Neben der Frequenz spielt auch die Sicherheit eine Rolle. Wormersdorf und Gelsdorf bergen wegen der Autobahnnähe ein hohes Gefahrenpotential. Dass sei in Ringen auch so, hier aber sei die Frequenz höher. „Daher haben wir das Gebäude nun auch gekauft und die Sicherheit erhöht“, so Lutz. Vom Gelsdorfer Ortskern zur nächsten Filiale nach Altendorf-Ersdorf aber sei es nicht viel weiter, als ins örtliche Gewerbegebiet. In Altendorf-Ersdorf kümmern sich nun vier Mitarbeiter um die Kunden. Ein weiterer Punkt: die Handelsgesellschaft will in Gelsdorf erweitern und benötigt die Fläche. Immerhin können Kunden des Raiffeisenmarktes dort bei einem Einkauf gleichzeitig an der Kasse Geld vom eigenen Konto abheben. Lutz sagt aber auch, nach der Corona-Pandemie sei die Nutzung von Bankfilialen bundesweit extrem zurückgegangen. Zudem finden die Bankhäuser Personal für kleine Filialen nur noch schwer. Aber mit elf Geschäftsstellen sei die Raiffeisenbank durchaus noch erreichbar, zieht der Bankverstand Vergleiche mit dem Sterben von Landarztpraxen oder Tante-Emma-Läden.

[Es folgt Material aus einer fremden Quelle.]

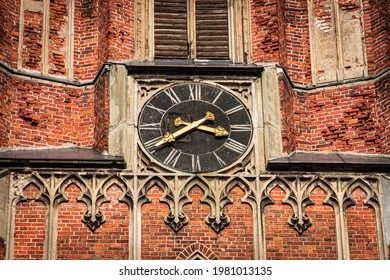 Identify the location of archway. (195, 249). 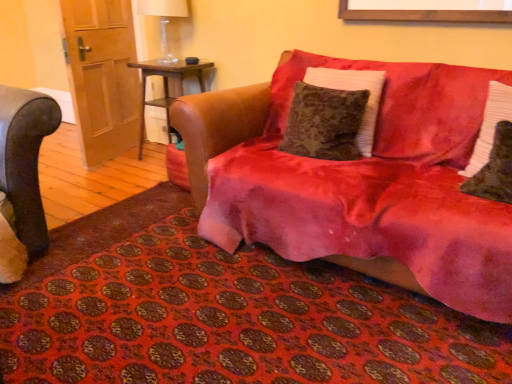 Question: Is velvet red mat at lower center taller or shorter than wooden door at left?

Choices:
 (A) tall
 (B) short

Answer: (B)

Question: Does point (335, 367) appear closer or farther from the camera than point (120, 54)?

Choices:
 (A) farther
 (B) closer

Answer: (B)

Question: Based on their relative distances, which object is nearer to the white textured pillow at right, positioned as the first pillow in right-to-left order?

Choices:
 (A) wooden side table at center
 (B) velvet red mat at lower center
 (C) velvet red couch at center
 (D) velvet brown pillow at center, placed as the third pillow when sorted from right to left
 (E) wooden door at left

Answer: (C)

Question: Which of these objects is positioned closest to the white textured pillow at right, which ranks as the third pillow in left-to-right order?

Choices:
 (A) wooden side table at center
 (B) velvet brown pillow at center, the 1th pillow when ordered from left to right
 (C) velvet red couch at center
 (D) velvet red mat at lower center
 (E) wooden door at left

Answer: (C) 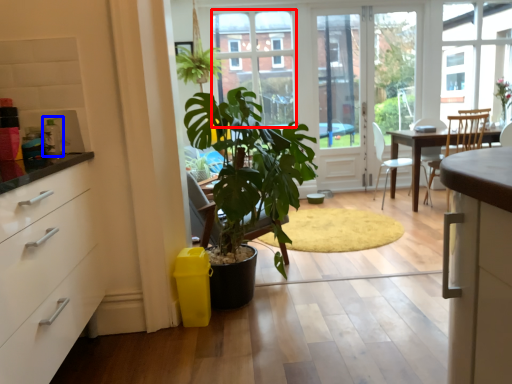 Question: Which object appears farthest to the camera in this image, bay window (highlighted by a red box) or appliance (highlighted by a blue box)?

Choices:
 (A) bay window
 (B) appliance

Answer: (A) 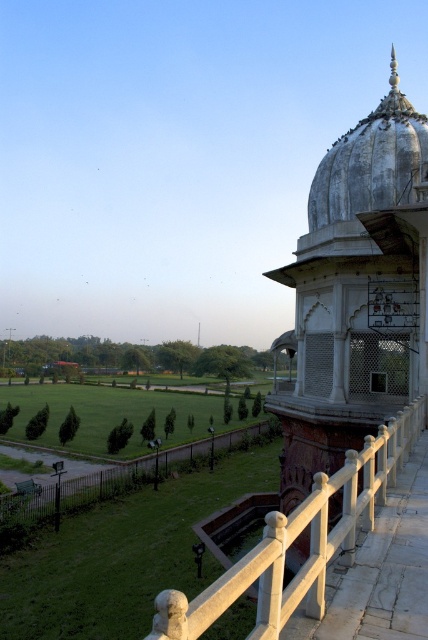 Who is positioned more to the right, white stone railing at lower right or white stone railing at lower center?

white stone railing at lower right is more to the right.

Who is positioned more to the left, white stone railing at lower right or white stone railing at lower center?

white stone railing at lower center

Is point (276, 572) farther from camera compared to point (228, 440)?

No, it is in front of (228, 440).

This screenshot has height=640, width=428. I want to click on white stone railing at lower right, so coord(297,538). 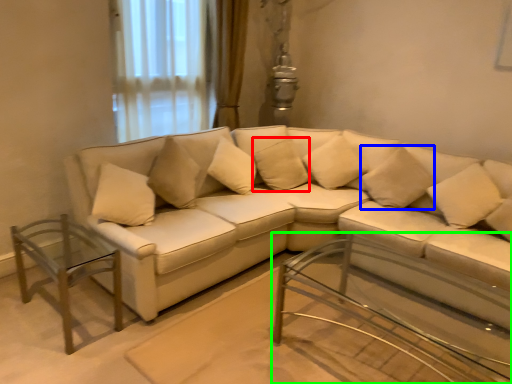 Question: Considering the real-world distances, which object is closest to pillow (highlighted by a red box)? pillow (highlighted by a blue box) or table (highlighted by a green box).

Choices:
 (A) pillow
 (B) table

Answer: (A) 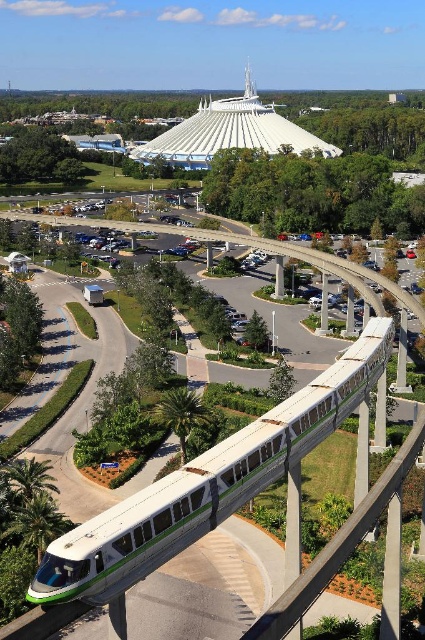 Based on the photo, which is more to the right, green matte monorail at center or white smooth dome at upper center?

green matte monorail at center is more to the right.

Who is positioned more to the left, green matte monorail at center or white smooth dome at upper center?

Positioned to the left is white smooth dome at upper center.

Is point (311, 396) positioned in front of point (249, 100)?

That is True.

You are a GUI agent. You are given a task and a screenshot of the screen. Output one action in this format:
    pyautogui.click(x=<x>, y=<y>)
    Task: Click on the green matte monorail at center
    Image resolution: width=425 pixels, height=640 pixels.
    Given the screenshot: What is the action you would take?
    pyautogui.click(x=206, y=483) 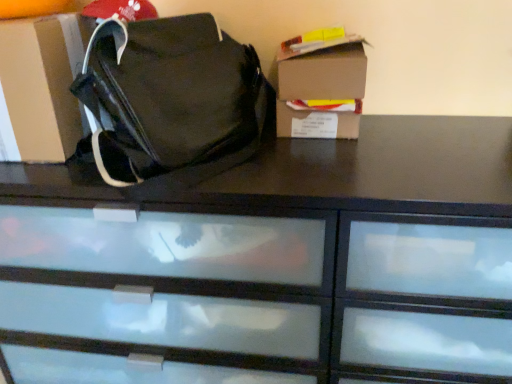 The image size is (512, 384). I want to click on free space to the right of matte black bag at center, so pos(358,161). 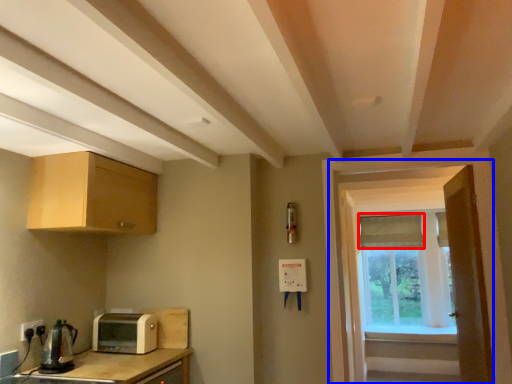 Question: Which object is closer to the camera taking this photo, curtain (highlighted by a red box) or screen door (highlighted by a blue box)?

Choices:
 (A) curtain
 (B) screen door

Answer: (B) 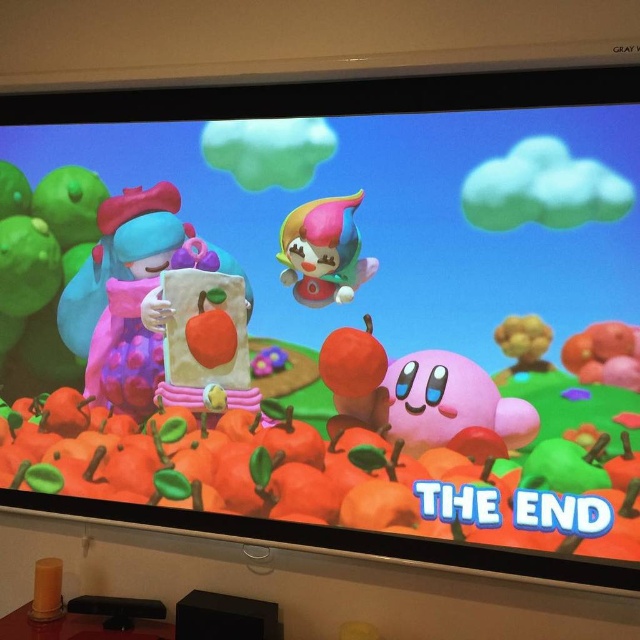 Who is taller, pastel plastic toy at center or smooth orange fruit at right?

pastel plastic toy at center is taller.

This screenshot has width=640, height=640. I want to click on pastel plastic toy at center, so click(x=323, y=252).

Based on the photo, is matte pink plush at left to the left of pastel plastic toy at center from the viewer's perspective?

Yes, matte pink plush at left is to the left of pastel plastic toy at center.

Can you confirm if matte pink plush at left is wider than pastel plastic toy at center?

Correct, the width of matte pink plush at left exceeds that of pastel plastic toy at center.

Measure the distance between matte pink plush at left and camera.

They are 5.38 feet apart.

Locate an element on the screen. matte pink plush at left is located at coordinates (122, 298).

Can you confirm if smooth orange fruit at right is positioned above wooden toy at right?

No, smooth orange fruit at right is not above wooden toy at right.

Between smooth orange fruit at right and wooden toy at right, which one has more height?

Letztlich sieht Lutz auch eine Änderung des genossenschaftlichen Ansatzes. Man könne nicht mehr denken, zu Raiffeisens Zeiten. „Wir versuchen, den Gedanken neu aufzugreifen und in die Moderne zu übertragen. Es nutzt uns nix, wenn wir hier in der Tradition sterben“, so die klare Aussage, die auch die Fusionsabsichten begründet.
Für den Grafschafter Bürgermeister Achim Juchem passt der Rückzug aus der Fläche zu der Entwicklung so manches Dienstleisters in den letzten Jahren, auch unter dem Kostendruck im Bankenbereich durch die zunehmende Nutzung des Onlinebankings, des bargeldlosen Zahlungsverkehrs oder der Auszahlung von Bargeld ganz bequem an der Supermarkt-Kasse. „Bei allem Verständnis ist es dennoch eine Schwächung der Infrastruktur in unserer Gemeinde und wahrscheinlich gerade für Senioren und Seniorinnen, die die direkte und vertrauliche Ansprache ihres Bankberaters vor Ort sehr geschätzt haben, ein schmerzhafter Verlust“, so Juchem. Der Gelsdorfer Ortsvorsteher Andreas Ackermann sieht eine Fortsetzung der Politik der Bank, die ihre Filiale vor zwölf Jahren aus dem Ort Gelsdorf in das Gewerbegebiet verlagerte, was vor allem ältere und nicht-mobile Menschen traf. Die Aufgabe des Standorts aus Sicherheitsfragen kann Ackermann nachvollziehen. Der Bürge habe aber nur eine Stimme, wenn er das Angebot auch nutze und den Kundenkontakt ins umliegende Gewerbe aufrechterhalte.